One exact copy of the listing, minus the images, is the required answer.
-------- Material for the task --------
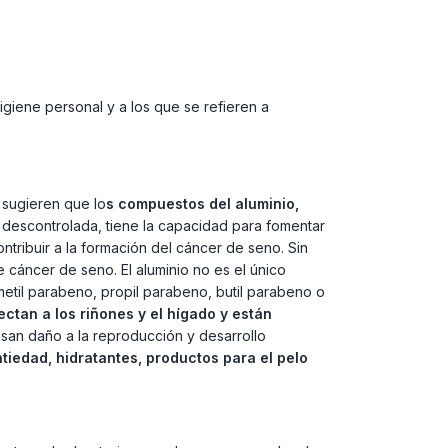
iene personal y a los que se refieren a
 sugieren que lo
s compuestos del aluminio,
descontrolada, tiene la capacidad para fomentar
ntribuir a la formación del cáncer de seno. Sin
 cáncer de seno. El aluminio no es el único
etil parabeno, propil parabeno, butil parabeno o
ectan a los riñones y el hígado y están
usan daño a la reproducción y desarrollo
tiedad, hidratantes, productos para el pelo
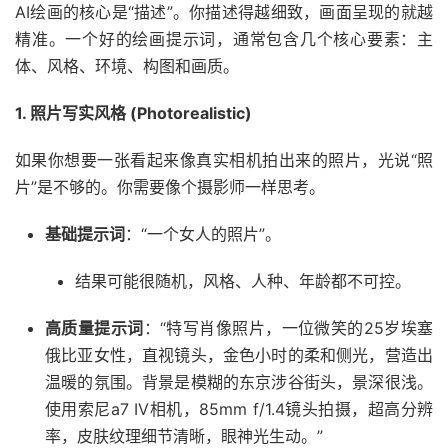
AI绘画的核心是“描述”。你描述得越细致，画面呈现的就越
精准。一个好的绘画提示词，通常包含几个核心要素：主
体、风格、环境、构图和画质。
1. 照片写实风格 (Photorealistic)
如果你想要一张看起来像真实相机拍出来的照片，光说“照
片”是不够的。你需要像个摄影师一样思考。
基础提示词
：“一个女人的照片”。
结果可能很随机，风格、人种、年龄都不可控。
高质量提示词
：“特写肖像照片，一位微笑的25岁埃塞
俄比亚女性，直视镜头，金色小时的柔和侧光，营造出
温暖的氛围。背景是模糊的东京涉谷街头，景深很浅。
使用索尼a7 IV相机，85mm f/1.4镜头拍摄，超高分辨
率，皮肤纹理细节清晰，眼神光生动。”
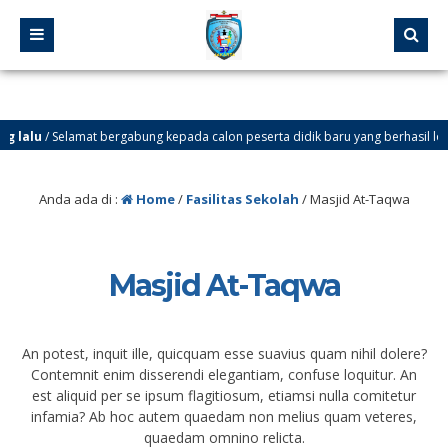
 lalu
/ Selamat bergabung kepada calon peserta didik baru yang berhasil lolos mel
 lalu
/ SELAMAT DATANG DI WEBSITE SMP NEGERI 37 JAKARTA. Ingin tahu info te
Anda ada di :
Home
/
Fasilitas Sekolah
/
Masjid At-Taqwa
Masjid At-Taqwa
An potest, inquit ille, quicquam esse suavius quam nihil dolere?
Contemnit enim disserendi elegantiam, confuse loquitur. An
est aliquid per se ipsum flagitiosum, etiamsi nulla comitetur
infamia? Ab hoc autem quaedam non melius quam veteres,
quaedam omnino relicta.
--------
Answer to this exercise:
iene personal y a los que se refieren a
 sugieren que lo
s compuestos del aluminio,
descontrolada, tiene la capacidad para fomentar
ntribuir a la formación del cáncer de seno. Sin
 cáncer de seno. El aluminio no es el único
etil parabeno, propil parabeno, butil parabeno o
ectan a los riñones y el hígado y están
usan daño a la reproducción y desarrollo
tiedad, hidratantes, productos para el pelo
AI绘画的核心是“描述”。你描述得越细致，画面呈现的就越
精准。一个好的绘画提示词，通常包含几个核心要素：主
体、风格、环境、构图和画质。
1. 照片写实风格 (Photorealistic)
如果你想要一张看起来像真实相机拍出来的照片，光说“照
片”是不够的。你需要像个摄影师一样思考。
基础提示词
：“一个女人的照片”。
结果可能很随机，风格、人种、年龄都不可控。
高质量提示词
：“特写肖像照片，一位微笑的25岁埃塞
俄比亚女性，直视镜头，金色小时的柔和侧光，营造出
温暖的氛围。背景是模糊的东京涉谷街头，景深很浅。
使用索尼a7 IV相机，85mm f/1.4镜头拍摄，超高分辨
率，皮肤纹理细节清晰，眼神光生动。”
 lalu
/ Selamat bergabung kepada calon peserta didik baru yang berhasil lolos mel
 lalu
/ SELAMAT DATANG DI WEBSITE SMP NEGERI 37 JAKARTA. Ingin tahu info te
Anda ada di :
Home
/
Fasilitas Sekolah
/
Masjid At-Taqwa
Masjid At-Taqwa
An potest, inquit ille, quicquam esse suavius quam nihil dolere?
Contemnit enim disserendi elegantiam, confuse loquitur. An
est aliquid per se ipsum flagitiosum, etiamsi nulla comitetur
infamia? Ab hoc autem quaedam non melius quam veteres,
quaedam omnino relicta.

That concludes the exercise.